Présidentielle à Djibouti: Ismaïl Omar Guelleh dans un fauteuil

Ismaïl Omar Guelleh, le président djiboutien, lors de la COP21 à Paris, le 30 novembre 2015.
© AFP/Alain Jocard

A Djibouti, l’élection présidentielle aura lieu le 8 avril prochain, mais le suspense n’est pas de la partie. Ismaïl Omar Guelleh est déjà donné grand gagnant pour briguer son quatrième mandat.

« Le 8 avril prochain, date de la présidentielle, les Djiboutiens sont appelés à élire : Ismaïl Omar Guelleh », « I.O.G », comme on le surnomme plus simplement. Cette boutade, celle d'un observateur de la scène politique djiboutienne, démontre bien que l'enjeu de ce scrutin n'existe pas. Le président sortant, candidat à un quatrième mandant, à la tête du pays depuis 17 ans, a un boulevard devant lui, car il fait face à une opposition éclatée et quelques candidats indépendants.

En tout, cinq candidats font face à Ismaïl Omar Guelleh. D’abord, deux personnalités issues de l'Union pour le salut national (l’USN regroupe huit partis) : Omar Elmi Kaireh et Mohamed Daoud Chehem. Ensuite, il y a trois indépendants, Hassan Idriss Ahmed, un ancien diplomate, Mohamed Moussa Tourtour, économiste, candidat malheureux en 1992 et Jamaa Abdouramane Jamaa, un ancien notaire.

L'USN qui pleure, « I.O.G » qui rit

Deux partis de l'USN (un regroupement de huit partis politiques d'opposition dont la création remonte à la crise post-électorale des législatives de février 2013) , le Mouvement pour le renouveau démocratique (MRD) et le Mouvement pour la démocratie et la liberté (MoDel), appellent au boycott de cette élection car, selon eux, le président Omar Guelleh n'a pas respecté l'accord-cadre signé après la crise post-électorale des législatives de février 2013. Le gouvernement et l'opposition avaient signé, le 31 décembre 2014, cet accord-cadre qui prévoyait notamment la réforme de la commission électorale (CENI). Mais ils ne sont pas tombés d'accord sur sa composition. L'USN accepte cependant de siéger à l'Assemblée nationale. L'opposition, à quelques semaines de la présidentielle, a donc volé en éclats.

« Les désaccords au sein de l'USN existent bel et bien depuis sa création, ce qui arrive aujourd'hui n'est une surprise pour personne » affirme le chercheur Dimitri Verdonck, président de Culture et Progrès, une association qui milite pour les droits politiques et soutient les oppositions en Afrique. L’association travaille avec la Fédération internationale des droits de l'Homme (FIDH), notamment à Djibouti.

Les promesses du pouvoir

Pour l'opposant Daher Ahmed Farat, à la tête du Mouvement pour le renouveau démocratique (MRD) et le porte-parole de l'USN, cette élection est une « mascarade ». Considéré par bon nombre de spécialistes comme le vrai « patron » de l'opposition, il estime que l’enjeu du 8 avril n’est pas tant l’élection du président Omar Guelleh, puisqu’elle lui semble inévitable, mais la recomposition de l'opposition.
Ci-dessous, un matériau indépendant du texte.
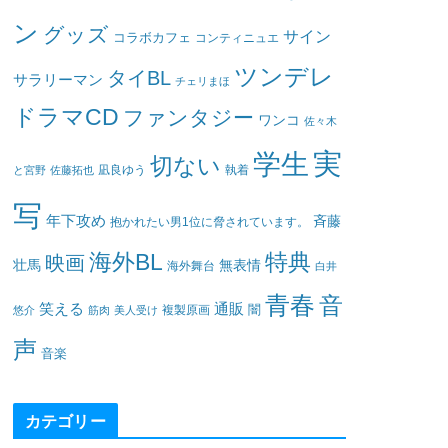
ン
グッズ
サイン
コラボカフェ
コンティニュエ
ツンデレ
タイBL
サラリーマン
チェリまほ
ドラマCD
ファンタジー
ワンコ
佐々木
実
学生
切ない
凪良ゆう
執着
と宮野
佐藤拓也
写
年下攻め
斉藤
抱かれたい男1位に脅されています。
海外BL
特典
映画
壮馬
無表情
海外舞台
白井
青春
音
笑える
通販
闇
悠介
筋肉
美人受け
複製原画
声
音楽
カテゴリー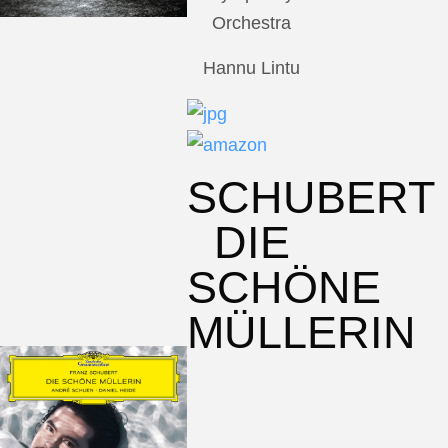
Orchestra
Hannu Lintu
SCHUBERT
DIE
SCHÖNE
MÜLLERIN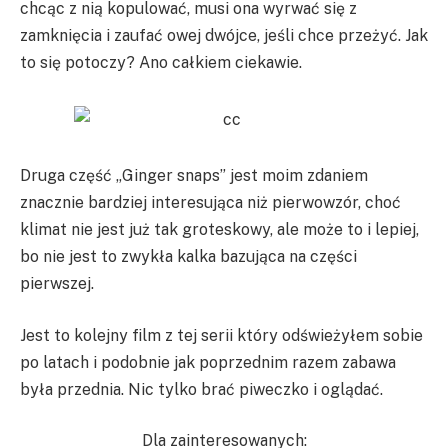
chcąc z nią kopulować, musi ona wyrwać się z
zamknięcia i zaufać owej dwójce, jeśli chce przeżyć. Jak
to się potoczy? Ano całkiem ciekawie.
Druga część „Ginger snaps” jest moim zdaniem
znacznie bardziej interesująca niż pierwowzór, choć
klimat nie jest już tak groteskowy, ale może to i lepiej,
bo nie jest to zwykła kalka bazująca na części
pierwszej.
Jest to kolejny film z tej serii który odświeżyłem sobie
po latach i podobnie jak poprzednim razem zabawa
była przednia. Nic tylko brać piweczko i oglądać.
Dla zainteresowanych: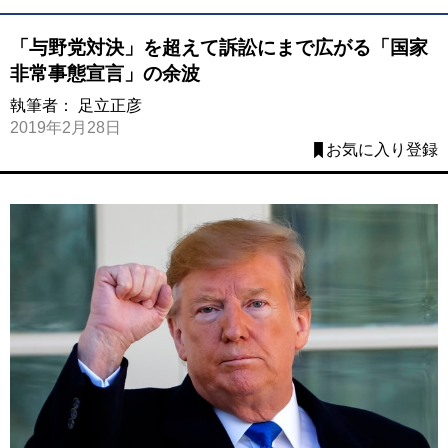
「与野党対決」を超えて訴訟にまで広がる「国家
非常事態宣言」の余波
執筆者：
足立正彦
2019年2月28日
お気に入り登録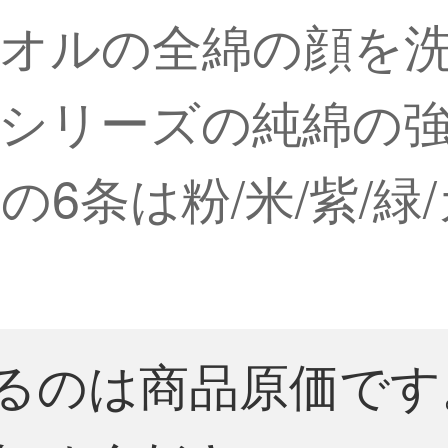
オルの全綿の顔を
シリーズの純綿の
6条は粉/米/紫/緑
るのは商品原価です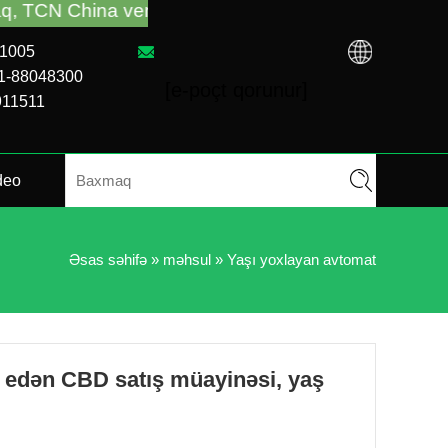
ending avtomatına rəhbərlik və problemlərin aradan
01005
31-88048300
[e-poçt qorunur]
911511
deo
Əsas səhifə
»
məhsul
»
Yaşı yoxlayan avtomat
 edən CBD satış müayinəsi, yaş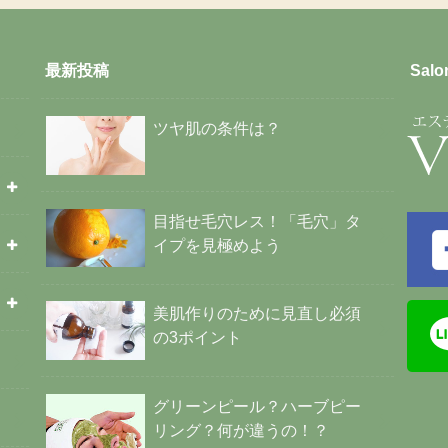
最新投稿
Salo
ツヤ肌の条件は？
目指せ毛穴レス！「毛穴」タ
イプを見極めよう
美肌作りのために見直し必須
の3ポイント
グリーンピール？ハーブピー
リング？何が違うの！？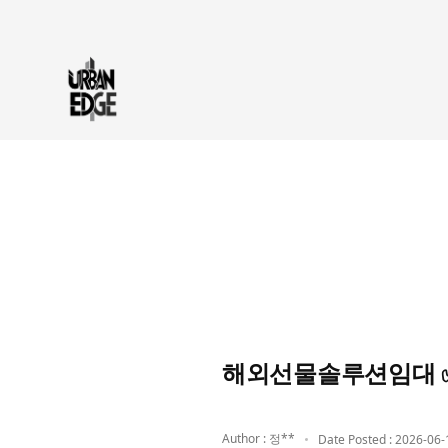
해외선물솔루션임대 ✅
Author : 정**
Date Posted : 2026-06-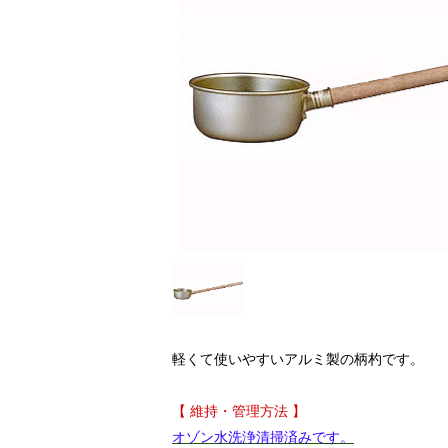
軽くて使いやすいアルミ製の柄杓です。
【 維持・管理方法 】
オゾン水洗浄清掃済みです。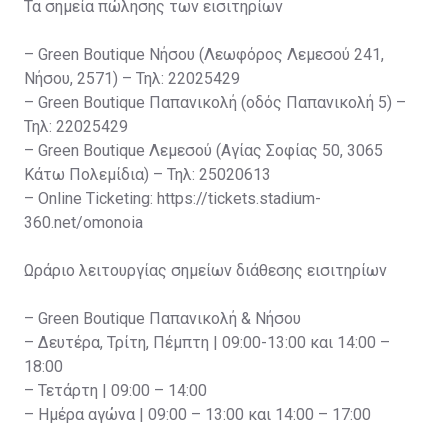
Τα σημεία πώλησης των εισιτηρίων
– Green Boutique Νήσου (Λεωφόρος Λεμεσού 241,
Νήσου, 2571) – Τηλ: 22025429
– Green Boutique Παπανικολή (οδός Παπανικολή 5) –
Τηλ: 22025429
– Green Boutique Λεμεσού (Αγίας Σοφίας 50, 3065
Κάτω Πολεμίδια) – Τηλ: 25020613
– Online Ticketing: https://tickets.stadium-
360.net/omonoia
Ωράριο λειτουργίας σημείων διάθεσης εισιτηρίων
– Green Boutique Παπανικολή & Νήσου
– Δευτέρα, Τρίτη, Πέμπτη | 09:00-13:00 και 14:00 –
18:00
– Τετάρτη | 09:00 – 14:00
– Ημέρα αγώνα | 09:00 – 13:00 και 14:00 – 17:00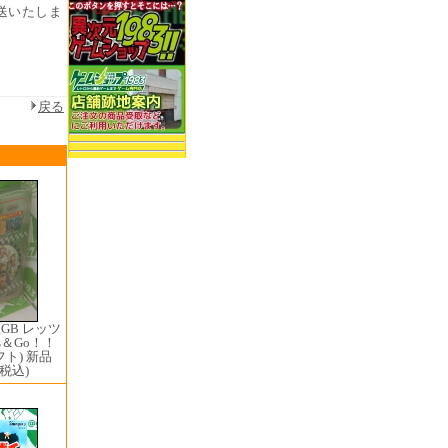
送いたしま
戻る
GB レッツ
’s＆Go！！
ト) 新品
(税込)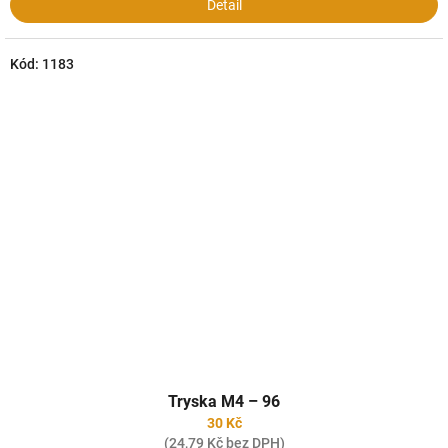
Detail
Kód:
1183
Tryska M4 – 96
30 Kč
(24,79 Kč bez DPH)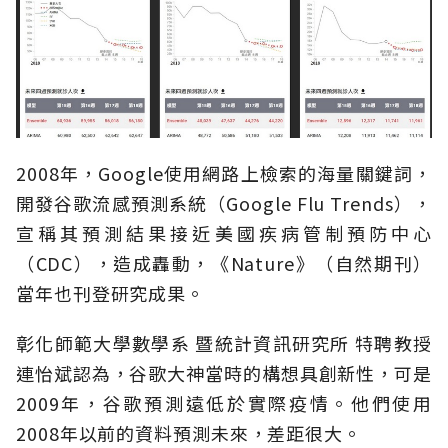
2008年，Google使用網路上檢索的海量關鍵詞，
開發谷歌流感預測系統（Google Flu Trends），
宣稱其預測結果接近美國疾病管制預防中心
（CDC），造成轟動，《Nature》（自然期刊）
當年也刊登研究成果。
彰化師範大學數學系 暨統計資訊研究所 特聘教授
連怡斌認為，谷歌大神當時的構想具創新性，可是
2009年，谷歌預測遠低於實際疫情。他們使用
2008年以前的資料預測未來，差距很大。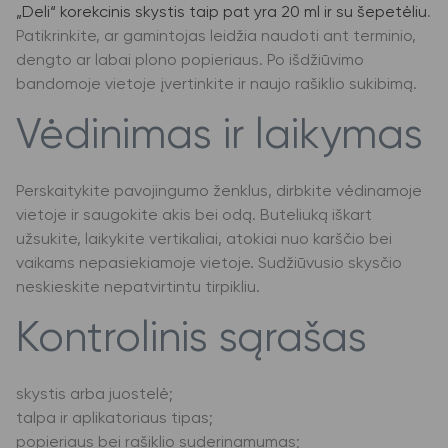
„Deli“ korekcinis skystis taip pat yra 20 ml ir su šepetėliu
.
Patikrinkite, ar gamintojas leidžia naudoti ant terminio,
dengto ar labai plono popieriaus. Po išdžiūvimo
bandomoje vietoje įvertinkite ir naujo rašiklio sukibimą.
Vėdinimas ir laikymas
Perskaitykite pavojingumo ženklus, dirbkite vėdinamoje
vietoje ir saugokite akis bei odą. Buteliuką iškart
užsukite, laikykite vertikaliai, atokiai nuo karščio bei
vaikams nepasiekiamoje vietoje. Sudžiūvusio skysčio
neskieskite nepatvirtintu tirpikliu.
Kontrolinis sąrašas
skystis arba juostelė;
talpa ir aplikatoriaus tipas;
popieriaus bei rašiklio suderinamumas;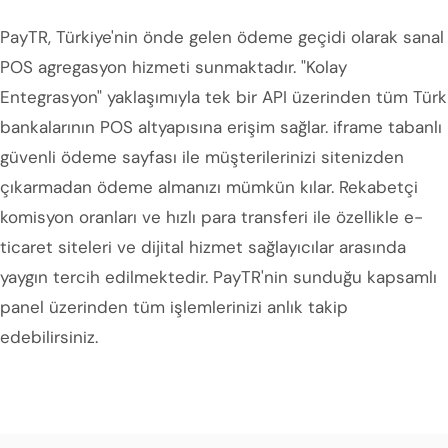
PayTR, Türkiye'nin önde gelen ödeme geçidi olarak sanal
POS agregasyon hizmeti sunmaktadır. "Kolay
Entegrasyon" yaklaşımıyla tek bir API üzerinden tüm Türk
bankalarının POS altyapısına erişim sağlar. iframe tabanlı
güvenli ödeme sayfası ile müşterilerinizi sitenizden
çıkarmadan ödeme almanızı mümkün kılar. Rekabetçi
komisyon oranları ve hızlı para transferi ile özellikle e-
ticaret siteleri ve dijital hizmet sağlayıcılar arasında
yaygın tercih edilmektedir. PayTR'nin sunduğu kapsamlı
panel üzerinden tüm işlemlerinizi anlık takip
edebilirsiniz.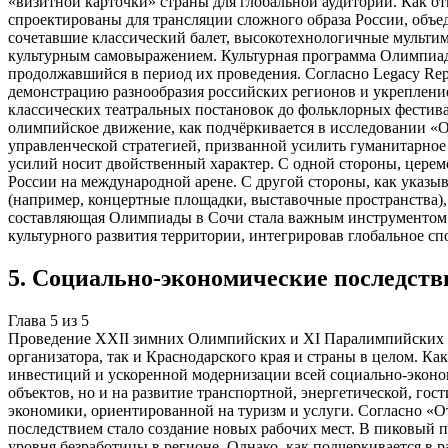
«визитной карточки» страны для глобальной аудитории. Как от
спроектированы для трансляции сложного образа России, объ
сочетавшие классический балет, высокотехнологичные мульти
культурным самовыражением. Культурная программа Олимпиады
продолжавшийся в период их проведения. Согласно Legacy Repo
демонстрацию разнообразия российских регионов и укрепление
классических театральных постановок до фольклорных фестива
олимпийское движение, как подчёркивается в исследовании «
управленческой стратегией, призванной усилить гуманитарное 
усилий носит двойственный характер. С одной стороны, цер
России на международной арене. С другой стороны, как указыв
(например, концертные площадки, выставочные пространства),
составляющая Олимпиады в Сочи стала важным инструментом so
культурного развития территории, интегрировав глобальное с
5
.
Социально-экономические последств
Глава
5
из
5
Проведение XXII зимних Олимпийских и XI Паралимпийских иг
организатора, так и Краснодарского края и страны в целом. К
инвестиций и ускоренной модернизации всей социально-эконом
объектов, но и на развитие транспортной, энергетической, го
экономики, ориентированной на туризм и услуги. Согласно 
последствием стало создание новых рабочих мест. В пиковый п
уровня безработицы в регионе. Однако, как подчеркивается в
Pour un observateur de la scène djiboutienne, Ismaïl Omar Guelleh a réussi son pari : faire éclater l'opposition et diviser pour mieux régner. « Une partie de l'opposition, de l'USN appelle au boycott, dit-il, mais nous n'accorderons aucun crédit, nous observateurs, aux chiffres à l'issue du 8 avril. Le pouvoir affichera ce qu'il voudra. Donc, même le taux d'abstention annoncé n'aura aucune signification probante. Ainsi va Djibouti. »

Pour Dimitri Verdonck, il ne faut effectivement guère se faire d'illusion. Mais depuis 2013 – 2014, nombre de Djiboutiens ont pris conscience des enjeux démocratiques. L'après 8 avril sera aussi l'occasion pour les électeurs de « trier parmi les opposants, les vrais et les faux-nez du pouvoir ».

De son côté, Ismaïl Omar Guelleh, porté par l'Union pour la majorité présidentielle (UMP, un regroupement de cinq partis), affiche confiance et sérénité. « Une sérénité qui peut même s'apparenter, dit un proche du pouvoir, à une certaine mollesse dans son camp tant la présidentielle est jouée d'avance. Certains n'avouent pas cette mollesse, ce manque d'enthousiasme, mais évoquent pudiquement l'expression d'une force tranquille... »

Après avoir promis lors des précédents scrutins la paix, le développement économique et les grands projets, l'heure en 2016, est à la redistribution sociale. Le slogan du président sortant est : je suis le « candidat de chaque Djiboutien qui espère ». Et Ismaïl Omar Guelleh se veut le candidat de tous les Djiboutiens.